If you didn’t know, February 6 was the 11th annual Day of Zero Tolerance for Female Genital Mutilation. 

 

It’s not often that you think about the genitalia of a female in a, particularly, rancid manner. It is something to either be appreciated, feared, or maybe slightly disliked, depending on your preferences in the boudoir. Even the most misogynistic males amongst us do tend to cherish that region, even if they are slightly derogatory towards the owner of it.

Unfortunately, though, there are a certain number of people in this world who would think about the female genitalia in a less respectful manner. These are the men and women who openly, willingly, and happily perform the act of female genital mutilation (or FGM). It is a process that comprises procedures which involve altering or injuring the female genitalia for non-medical reasons. According to the World Health Organisation, about 140 million women and girls have been at the whim of this practice, globally, with a further 86 million expected by 2030.

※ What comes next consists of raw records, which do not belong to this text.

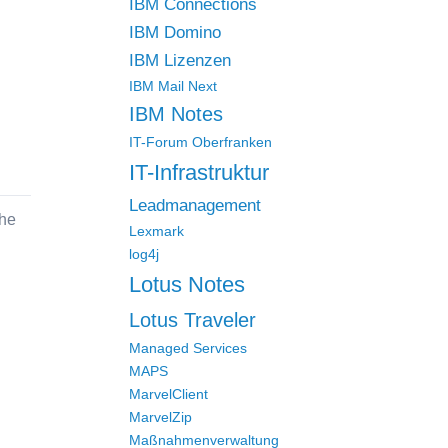
IBM Connections
IBM Domino
IBM Lizenzen
IBM Mail Next
IBM Notes
IT-Forum Oberfranken
IT-Infrastruktur
Leadmanagement
che
Lexmark
log4j
Lotus Notes
Lotus Traveler
Managed Services
MAPS
MarvelClient
MarvelZip
Maßnahmenverwaltung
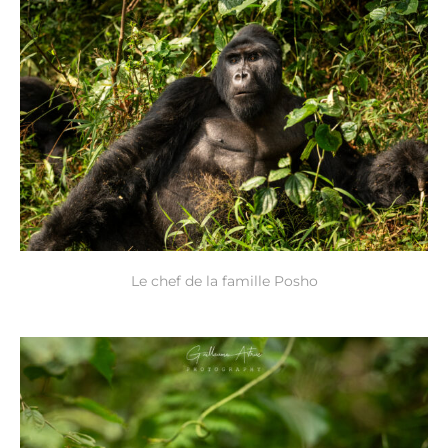
Le chef de la famille Posho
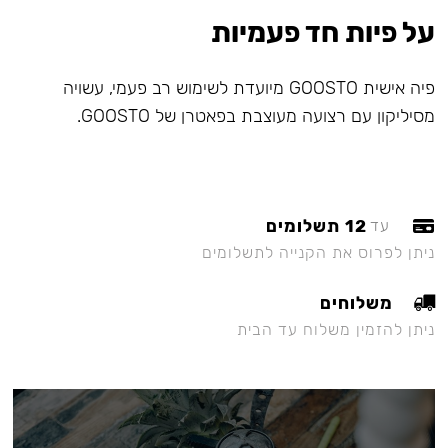
על פיות חד פעמיות
פיה אישית GOOSTO מיועדת לשימוש רב פעמי, עשויה
מסיליקון עם רצועה מעוצבת בפאטרן של GOOSTO.
12 תשלומים
עד
ניתן לפרוס את הקנייה לתשלומים
משלוחים
ניתן להזמין משלוח עד הבית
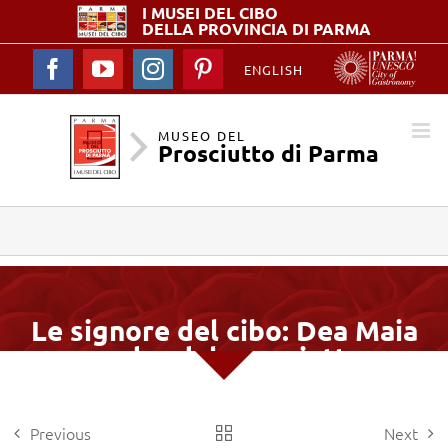
I MUSEI DEL
CIBO
DELLA PROVINCIA DI PARMA
Facebook
YouTube
Instagram
Pinterest
ENGLISH
MUSEO DEL
Prosciutto di Parma
Le signore del cibo: Dea Maia
madre del prosciutto
Previous
Next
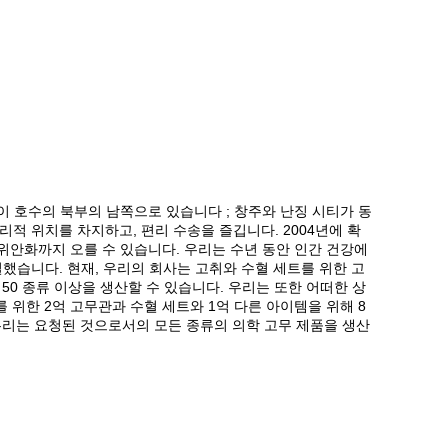
타이 호수의 북부의 남쪽으로 있습니다 ; 창주와 난징 시티가 동
적 위치를 차지하고, 편리 수송을 즐깁니다. 2004년에 확
만 위안화까지 오를 수 있습니다. 우리는 수년 동안 인간 건강에
했습니다. 현재, 우리의 회사는 고취와 수혈 세트를 위한 고
 50 종류 이상을 생산할 수 있습니다. 우리는 또한 어떠한 상
 위한 2억 고무관과 수혈 세트와 1억 다른 아이템을 위해 8
우리는 요청된 것으로서의 모든 종류의 의학 고무 제품을 생산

Based on these figures, FGM seems like a pretty popular practice, but for those of you who choose to defend the right of those who condone it, whether it be in the name of religion — a frequently cited reason — or as a cultural norm, I would like to present some facts. FGM is an archaic, unnecessary practice, which violates the basic human rights of women and girls. In many cases, it causes severe bleeding and health issues; including, cysts, infections and infertility. Complications when it comes to childbirth, which also greatly increase the risk of newborn deaths, have also been noted.

While I have never been the beacon of light for pro-equality thinkers and the Feminist movement, I have to say that FGM violates the basic human rights of young women. These are the rights to health, security and physical integrity. Their right to be free from torture and cruel, inhuman or degrading treatment. But most importantly, their right to life when the procedure carries a high death risk.

Now, there are three different categories of FGM:

Clitoridectomy: partial or total removal of the clitoris and, in very rare cases, only the prepuce (the fold of skin surrounding the clitoris).

Excision: partial or total removal of the clitoris and the labia minora, with or without excision of the labia majora.

Infibulation: narrowing of the vaginal opening through the creation of a covering seal. The seal is formed by cutting and repositioning the inner or outer labia, with or without the removal of the clitoris.

Each of these methods are practised around 30 countries in western, eastern, and north-eastern Africa, in parts of the Middle East and Asia, and within a large number of immigrant communities throughout Europe, North America and Australia. It is legal in a number of these countries, and mainly carried out — without anaesthetic — on girls between infancy and the age of fifteen. There are absolutely no health benefits from the procedure but there is a tendency to rationalise it as a rite of passage into womanhood in northern Africa and the Middle East. The reality though, is that FGM is just an extreme for of violence. A violence which is used to control young girls’ and women’s sexuality through a mixture of cultural, social and religious traditions associated with preparing women for adulthood and marriage through the ideals of modesty and fidelity.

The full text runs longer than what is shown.